Refactor mozrunner for a better class structure

RESOLVED FIXED

Status

Testing
Mozbase
RESOLVED FIXED
4 years ago
3 years ago

People

(Reporter: whimboo, Assigned: whimboo)

Tracking

(Blocks: 1 bug)

Firefox Tracking Flags

(Not tracked)

Details

Attachments

(1 attachment, 7 obsolete attachments)

(Assignee)

Description

4 years ago
The current mozrunner is not that well implemented given the class structure and documentation. There is a bit of overlap and unnecessary code. I stepped over it while working on bug 959551. A patch should be up soon.
(Assignee)

Comment 1

4 years ago
Created attachment 8360625 [details] [diff] [review]
patch v1

Patch for refactoring. It has been tested on OSX which is kinda broken for manifestparser tests. I will run tests on Linux before I ask for review.
(Assignee)

Comment 2

4 years ago
Comment on attachment 8360625 [details] [diff] [review]
patch v1

Review of attachment 8360625 [details] [diff] [review]:
-----------------------------------------------------------------

Andrew, would you mind reviewing this code? Not sure if you think it will be necessary to run this patch through try. Given that I had a lot of trouble lately picking changes for mozilla-central, could you push it in case it is important for you? I would really appreciate that!
Attachment #8360625 - Flags: review?(ahalberstadt)
(Assignee)

Comment 3

4 years ago
Created attachment 8360644 [details] [diff] [review]
patch v1.1

Missed to fully revert a temporary change I did in runner.py. This is fixed now.
Attachment #8360625 - Attachment is obsolete: true
Attachment #8360625 - Flags: review?(ahalberstadt)
Attachment #8360644 - Flags: review?(ahalberstadt)
Comment on attachment 8360644 [details] [diff] [review]
patch v1.1

Review of attachment 8360644 [details] [diff] [review]:
-----------------------------------------------------------------

Thanks for the cleanup! I think these changes are all good, though it would be more helpful if there were 8 lines of context in the patch. I think this patch has a fairly high risk of breaking something though, so I'd like to see a full try run before giving it the go ahead.

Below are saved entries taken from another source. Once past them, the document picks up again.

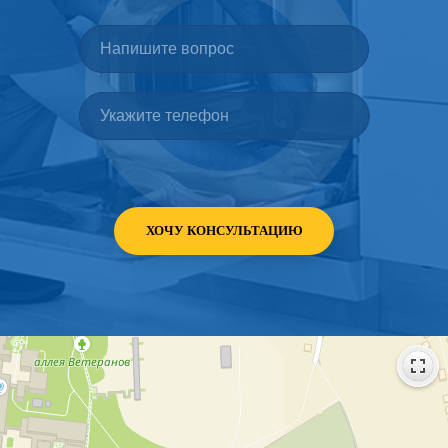
ХОЧУ КОНСУЛЬТАЦИЮ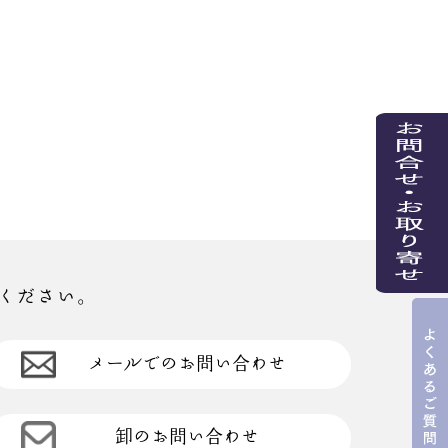
ください。
メールでのお問い合わせ
卸のお問い合わせ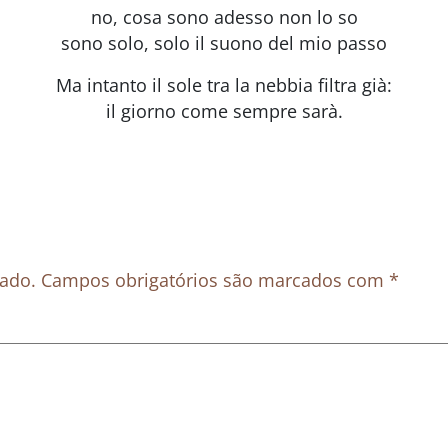
no, cosa sono adesso non lo so
sono solo, solo il suono del mio passo
Ma intanto il sole tra la nebbia filtra già:
il giorno come sempre sarà.
cado.
Campos obrigatórios são marcados com
*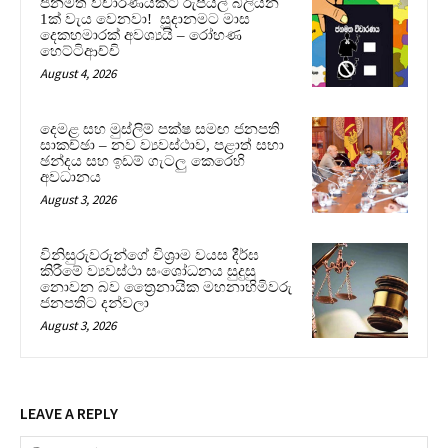
ජනමත විචාරණයකට රුපියල් බිලියන
1ක් වැය වෙනවා! සූදානමට මාස
දෙකහමාරක් අවශ්‍යයි – රෝහණ
හෙට්ටිආච්චි
August 4, 2026
දෙමළ සහ මුස්ලිම් පක්ෂ සමඟ ජනපති
සාකච්ඡා – නව ව්‍යවස්ථාව, පළාත් සභා
ඡන්දය සහ ඉඩම් ගැටලු කෙරෙහි
අවධානය
August 3, 2026
විනිසුරුවරුන්ගේ විශ්‍රාම වයස දීර්ඝ
කිරීමේ ව්‍යවස්ථා සංශෝධනය සුදුසු
නොවන බව ත්‍රෛනායික මහනාහිමිවරු
ජනපතිට දන්වලා
August 3, 2026
LEAVE A REPLY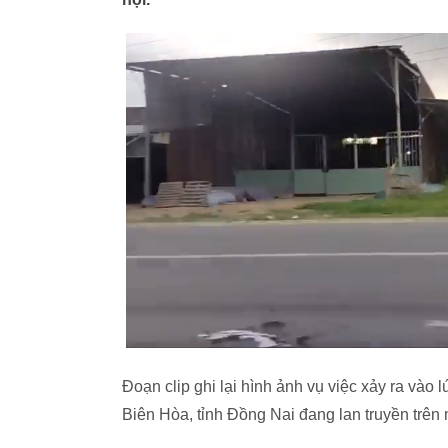
Đoạn clip ghi lại hình ảnh vụ việc xảy ra vào
Biên Hòa, tỉnh Đồng Nai đang lan truyền trên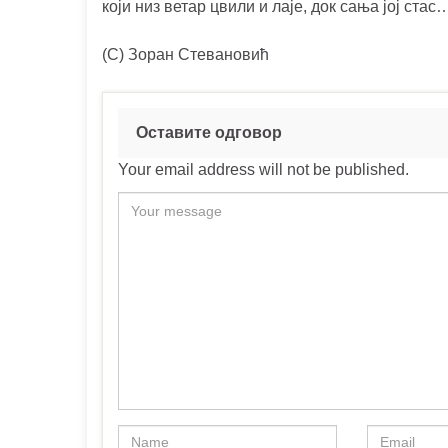
који низ ветар цвили и лаје, док сања јој стас
(C) Зоран Стевановић
Оставите одговор
Your email address will not be published.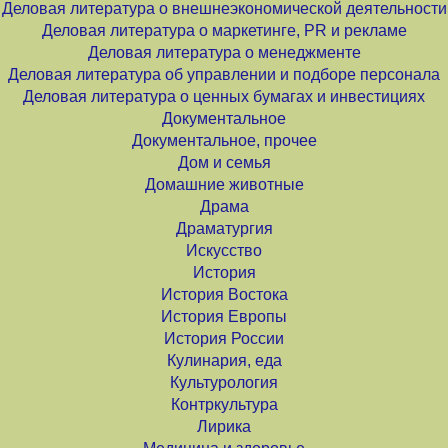
Деловая литература о внешнеэкономической деятельности
Деловая литература о маркетинге, PR и рекламе
Деловая литература о менеджменте
Деловая литература об управлении и подборе персонала
Деловая литература о ценных бумагах и инвестициях
Документальное
Документальное, прочее
Дом и семья
Домашние животные
Драма
Драматургия
Искусство
История
История Востока
История Европы
История России
Кулинария, еда
Культурология
Контркультура
Лирика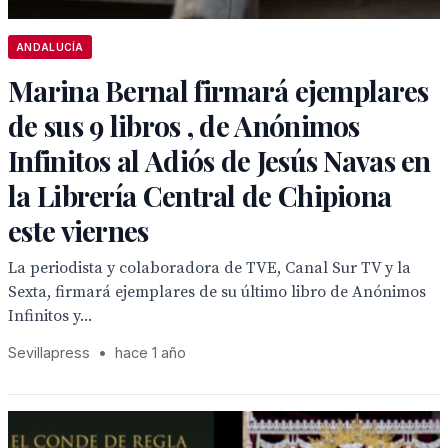
ANDALUCÍA
Marina Bernal firmará ejemplares
de sus 9 libros , de Anónimos
Infinitos al Adiós de Jesús Navas en
la Librería Central de Chipiona
este viernes
La periodista y colaboradora de TVE, Canal Sur TV y la
Sexta, firmará ejemplares de su último libro de Anónimos
Infinitos y...
Sevillapress
•
hace 1 año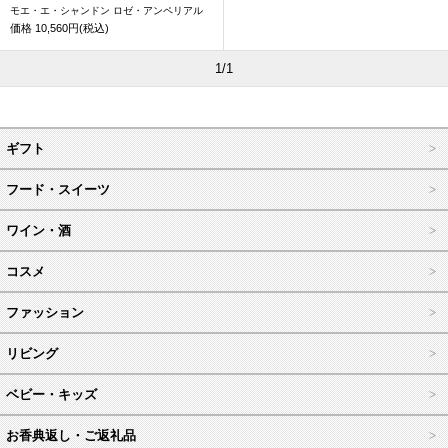
モエ・エ・シャンドン ロゼ・アンペリアル
価格
10,560円(税込)
1/1
ギフト
フード・スイーツ
ワイン・酒
コスメ
ファッション
リビング
ベビー・キッズ
お香典返し・ご返礼品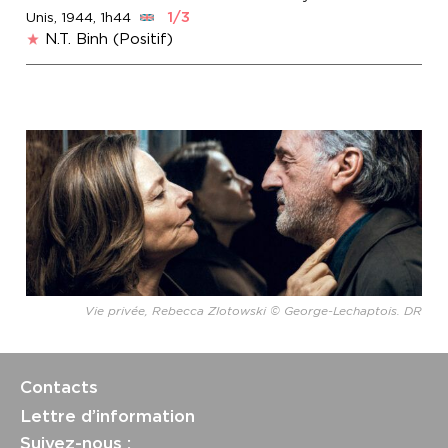
1/3
Unis, 1944, 1h44
N.T. Binh (Positif)
Vie privée, Rebecca Zlotowski © George-Lechaptois. DR
Contacts
Lettre d’information
Suivez-nous :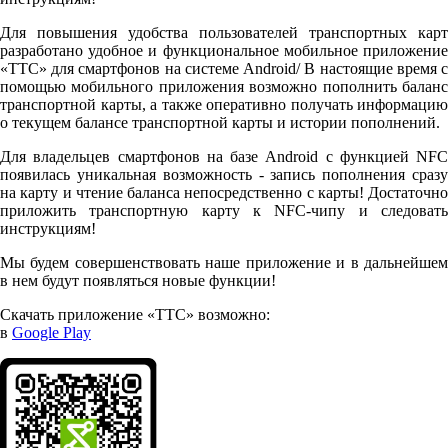
Для повышения удобства пользователей транспортных карт
разработано удобное и функциональное мобильное приложение
«ТТС» для смартфонов на системе Android/ В настоящие время с
помощью мобильного приложения возможно пополнить баланс
транспортной карты, а также оперативно получать информацию
о текущем балансе транспортной карты и истории пополнений.
Для владельцев смартфонов на базе Android с функцией NFC
появилась уникальная возможность - запись пополнения сразу
на карту и чтение баланса непосредственно с карты! Достаточно
приложить транспортную карту к NFC-чипу и следовать
инструкциям!
Мы будем совершенствовать наше приложение и в дальнейшем
в нем будут появляться новые функции!
Скачать приложение «ТТС» возможно:
в
Google Play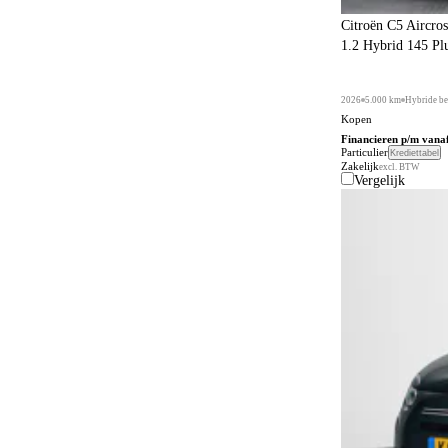
Citroën C5 Aircros
1.2 Hybrid 145 Pl
2026
5.000 km
Hybride be
Kopen
Financieren p/m vana
Particulier
Krediettabel
Zakelijk
excl. BTW
Vergelijk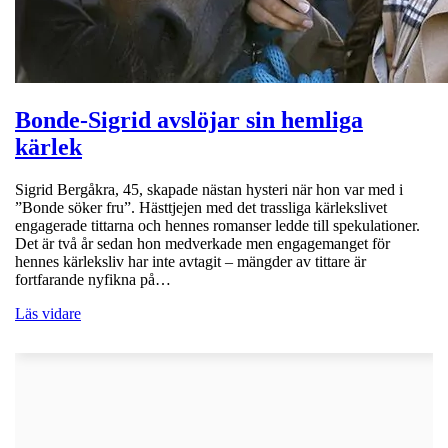
Bonde-Sigrid avslöjar sin hemliga
kärlek
Sigrid Bergåkra, 45, skapade nästan hysteri när hon var med i
”Bonde söker fru”. Hästtjejen med det trassliga kärlekslivet
engagerade tittarna och hennes romanser ledde till spekulationer.
Det är två år sedan hon medverkade men engagemanget för
hennes kärleksliv har inte avtagit – mängder av tittare är
fortfarande nyfikna på…
Läs vidare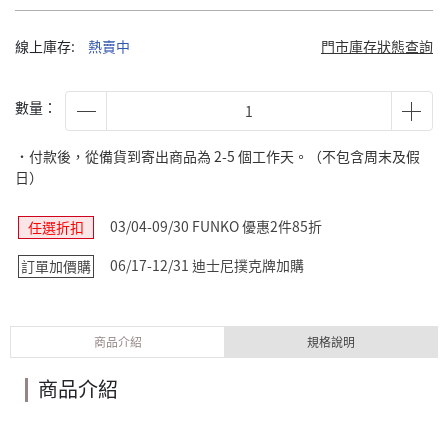
線上庫存:
熱賣中
門市庫存狀態查詢
數量：
˙付款後，從備貨到寄出商品為 2-5 個工作天。（不包含周末及假
日）
03/04-09/30 FUNKO 優惠2件85折
任選折扣
06/17-12/31 迪士尼撲克牌加購
訂單加價購
商品介紹
規格說明
商品介紹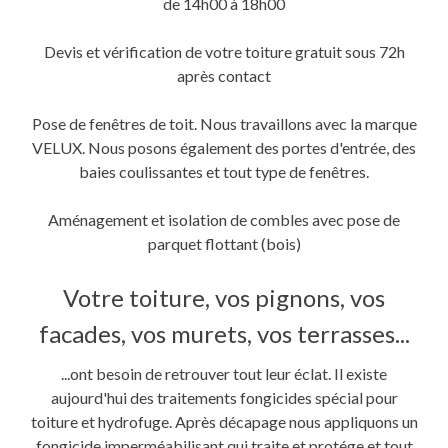
de 14h00 à 18h00
Devis et vérification de votre toiture gratuit sous 72h
après contact
Pose de fenêtres de toit. Nous travaillons avec la marque
VELUX. Nous posons également des portes d'entrée, des
baies coulissantes et tout type de fenêtres.
Aménagement et isolation de combles avec pose de
parquet flottant (bois)
Votre toiture, vos pignons, vos
facades, vos murets, vos terrasses...
...ont besoin de retrouver tout leur éclat. Il existe
aujourd'hui des traitements fongicides spécial pour
toiture et hydrofuge. Après décapage nous appliquons un
fongicide imperméabilisant qui traite et protége et tout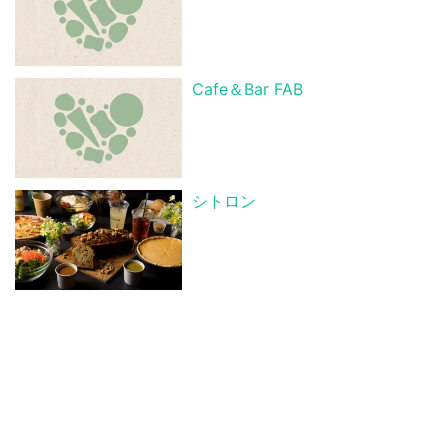
Cafe＆Bar FAB
シトロン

::: mozrunner/mozrunner/remote.py
@@ +196,4 @@
>              pass
>  
>      def on_output(self, line):
> +        self.log.info(line)

This is going to change mochitest logs, it may ok, but I'd want to see try first.
(Assignee)

Comment 5

4 years ago
Now that the mozfile issues have been solved, I pushed this patch to try:
https://tbpl.mozilla.org/?tree=Try&rev=ff89071c9fc1
(Assignee)

Updated

4 years ago
Blocks: 960495
(Assignee)

Comment 6

4 years ago
(In reply to Andrew Halberstadt [:ahal] from comment #4)
> >      def on_output(self, line):
> > +        self.log.info(line)
> 
> This is going to change mochitest logs, it may ok, but I'd want to see try
> first.

Looks like it broke the logs. There is a difference compared to latest inbound:

06:12:26     INFO -  12839 INFO TEST-PASS | /tests/content/base/test/test_bug416317-1.html | [object HTMLButtonElement]matches selector '#root3 #select3 option[selected]'

vs.

05:33:58     INFO -  01-17 13:12:50.817   724   724 I GeckoDump: 26445 INFO TEST-PASS | /tests/content/base/test/test_bug416317-2.html | [object HTMLInputElement]matches selector '#root3 input[name='foo[bar]']'

So the GeckoDump seems to be in the way. I will revert this logging change.
(Assignee)

Comment 7

4 years ago
Actually what I wanted to refer to is:

04:28:43     INFO -  B2GRunner INFO | [674] WARNING: XPCOM objects created/destroyed from static ctor/dtor: file ../../../gecko/xpcom/base/nsTraceRefcntImpl.cpp, line 142

I'm not sure if that change is causing all the trouble with the B2G mochitests. Andrew, what do you think?
Flags: needinfo?(ahalberstadt)
Yeah, I think the b2g mochitests was caused by a mozharness change + a patch not being landed on try yet (i.e bad timing). I re-triggered a couple to be sure.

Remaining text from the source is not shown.